Writing wrongs

Article by David Margetts

Digitalisation progress in pharmaceutical manufacturing has been too slow. David Margetts looks at what can engineers do to speed up adoption

WOULD you take a medicine if you knew the production records were written down by pen?

One of the pharmaceutical (pharma) industry’s hidden secrets is the difficulty and reluctance to move manufacturing data into electronic systems. A recent news article1 reported that paper and “analog systems” are affecting the credibility of India’s pharma companies, the third largest source of medicines globally. These issues are not restricted to India. While multinational corporations have deployed manufacturing software at their premier “blockbuster” factories, across the world far too few facilities have digitalised their production operations. Why is this? And what can be done to make faster progress towards Industry 4.0?

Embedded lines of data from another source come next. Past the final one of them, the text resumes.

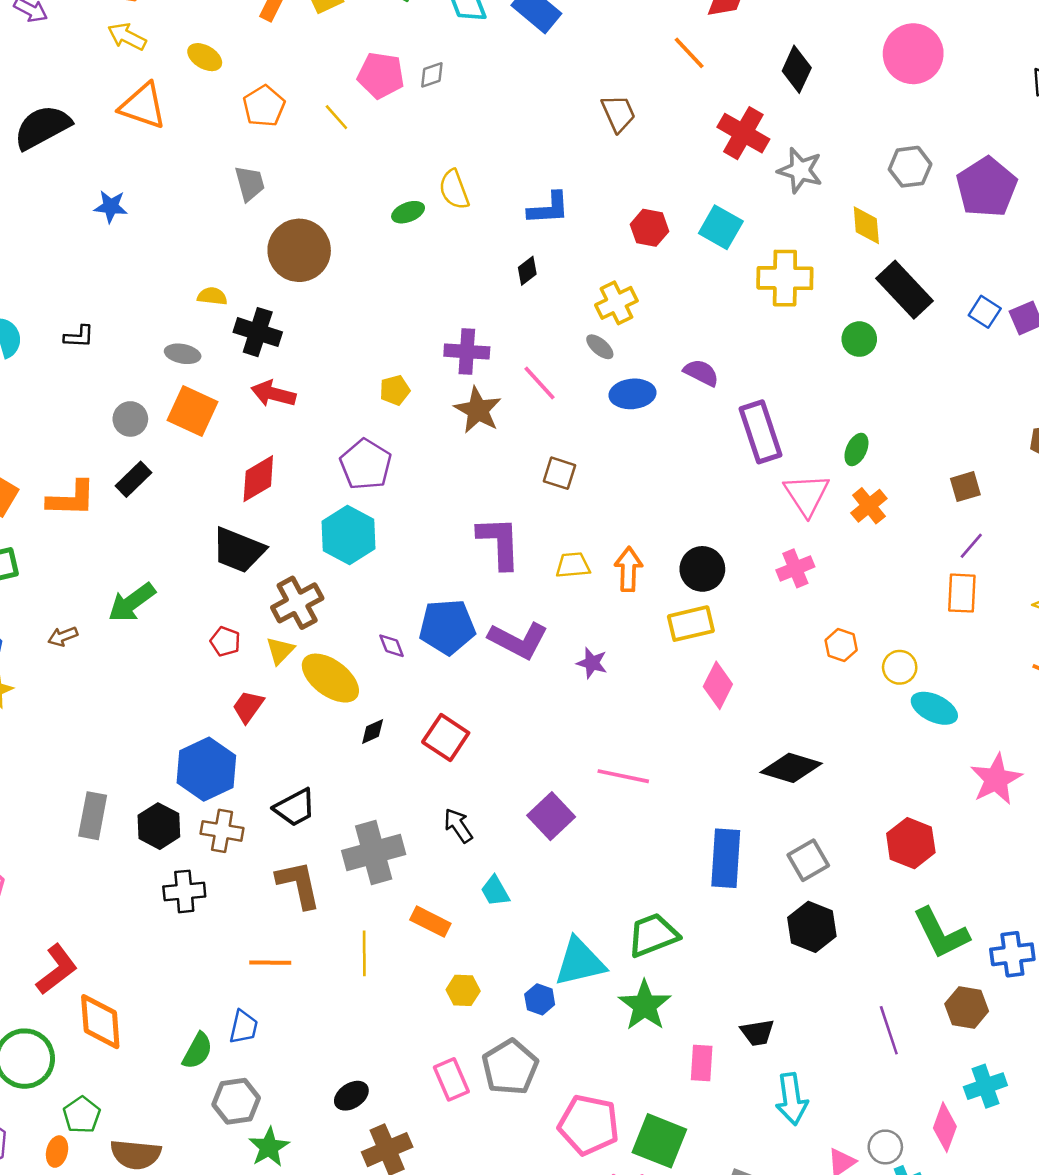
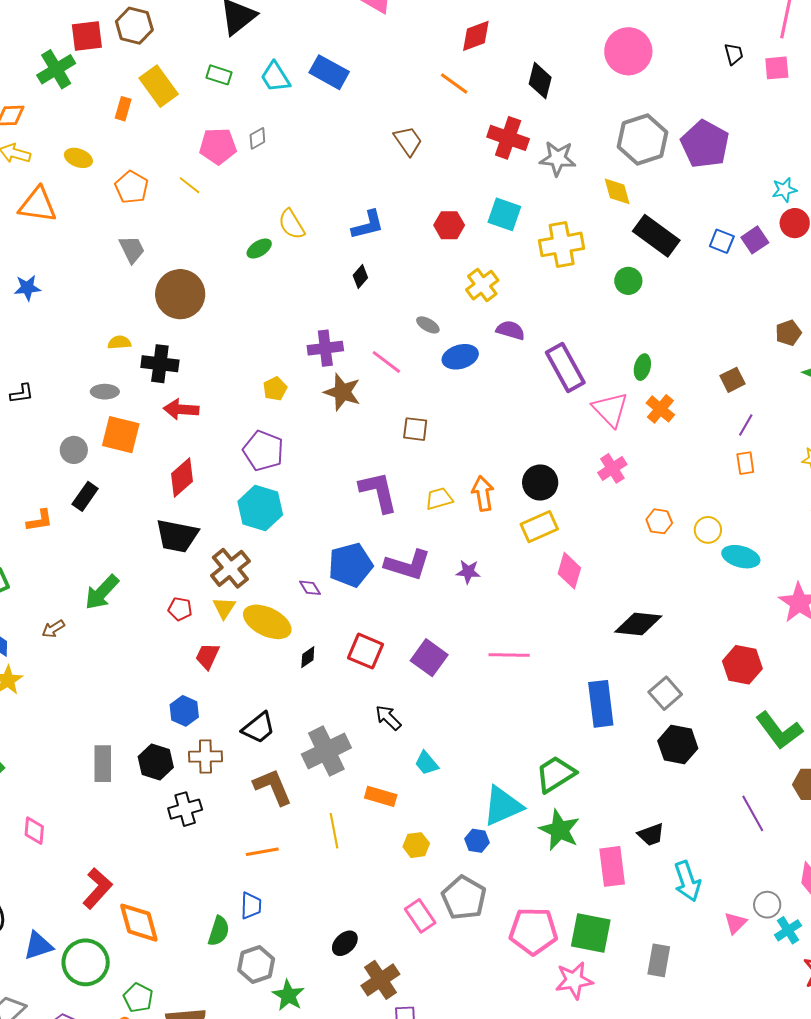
gray hexagon: (910, 167) -> (642, 140), size x1.5
yellow cross: (616, 303) -> (482, 285), moved
orange L-shape: (71, 499) -> (40, 521), size x0.7
orange rectangle: (962, 593) -> (745, 463), size x0.7
blue hexagon: (206, 769) -> (184, 711), size x0.6
purple square: (551, 816) -> (429, 658), moved
pink rectangle: (702, 1063) -> (612, 866), size x1.4

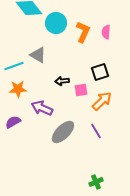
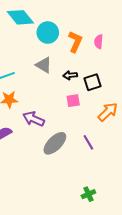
gray triangle: (38, 55) -> (44, 65), moved
black arrow: (62, 81) -> (70, 75), moved
orange arrow: (102, 101) -> (108, 112), moved

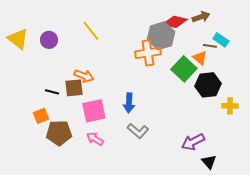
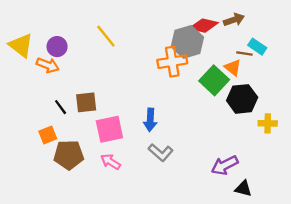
orange arrow: (84, 76) -> (48, 65), moved
black line: (52, 92) -> (61, 107), turned 40
black triangle: (209, 162) -> (243, 189), turned -35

Why we should move from paper and legacy systems

My mantra is that if it is on paper, it is not data. If you walk through a pharmaceutical factory, you will quickly understand why insiders joke that Good Manufacturing Practice (GMP) actually stands for Great Mounds of Paper!

Relying on paper to guide and record manufacturing creates significant inefficiency, risks human error, and locks away information that could be made useful through systems integration and analytics. Huge amounts of hard copy forms, standard operating procedures (SOPs), checklists, recipes, test methods, and logbooks are manually filled out and checked alongside the actual production process. Often data is transcribed from paper and duplicated into standalone Excel files as the only electronic “solution” companies have. In 2023 we assessed a typical mid-sized factory and found over 1,500 Excel files, and for each batch of medicine over 5,000 manual entries were made on paper. This is clearly not sustainable, and increasingly clashes with a modern expectation to rapidly access data and use it for monitoring and continuous improvement.

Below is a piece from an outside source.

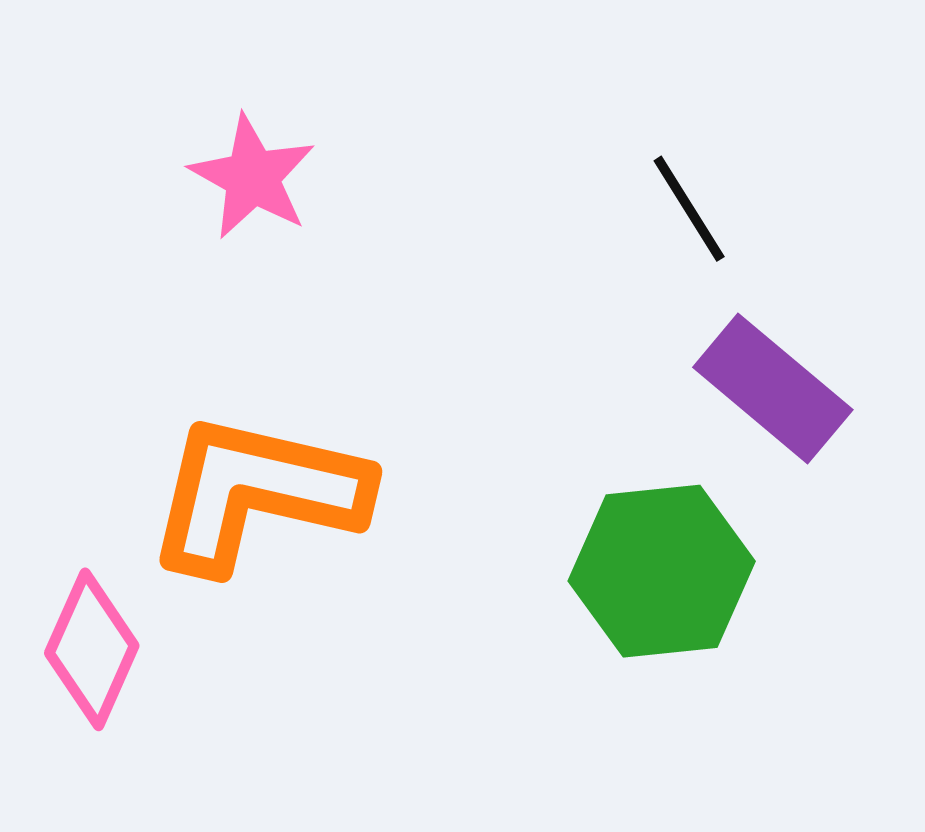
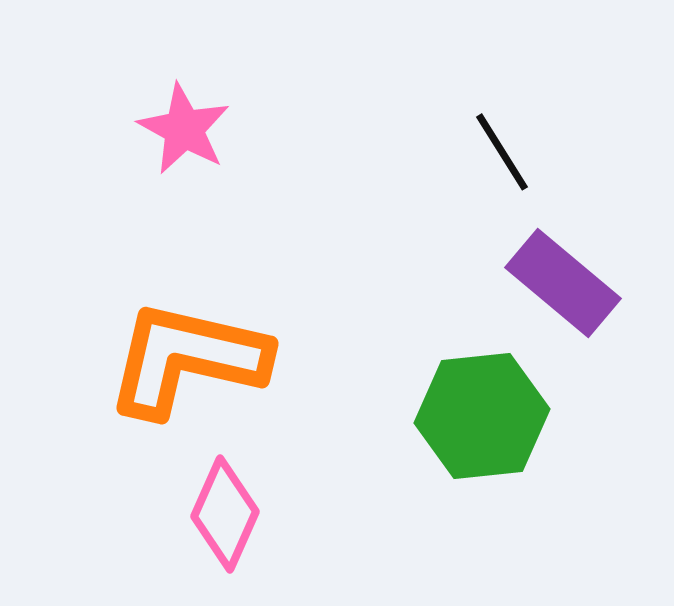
pink diamond: (92, 649) -> (225, 514), moved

Pharma’s legacy practices have focused for too long on “perfect” documentation as evidence of product quality. As long ago as 2004, Ajaz Hussein led the US Food and Drug Administration’s team on Process Analytical Technology (PAT) and Quality by Design (QbD) to break this legacy thinking. Hussein succinctly stated: “Today’s pharmaceutical companies rely too heavily on testing document quality rather than Quality by Design.”

The benefits of electronic records in pharma

In 2023, we visited a leading cell and gene contract manufacturer responsible for producing novel and personalised medicines starting from collected human cells. This organisation assessed the impact of eliminating paper in their cell therapy production. The resulting savings cut 30,000 person hours, 200,000 pages of paper and over US$1m in costs per year. There are also significant non-cost-related benefits as Figure 1 explains.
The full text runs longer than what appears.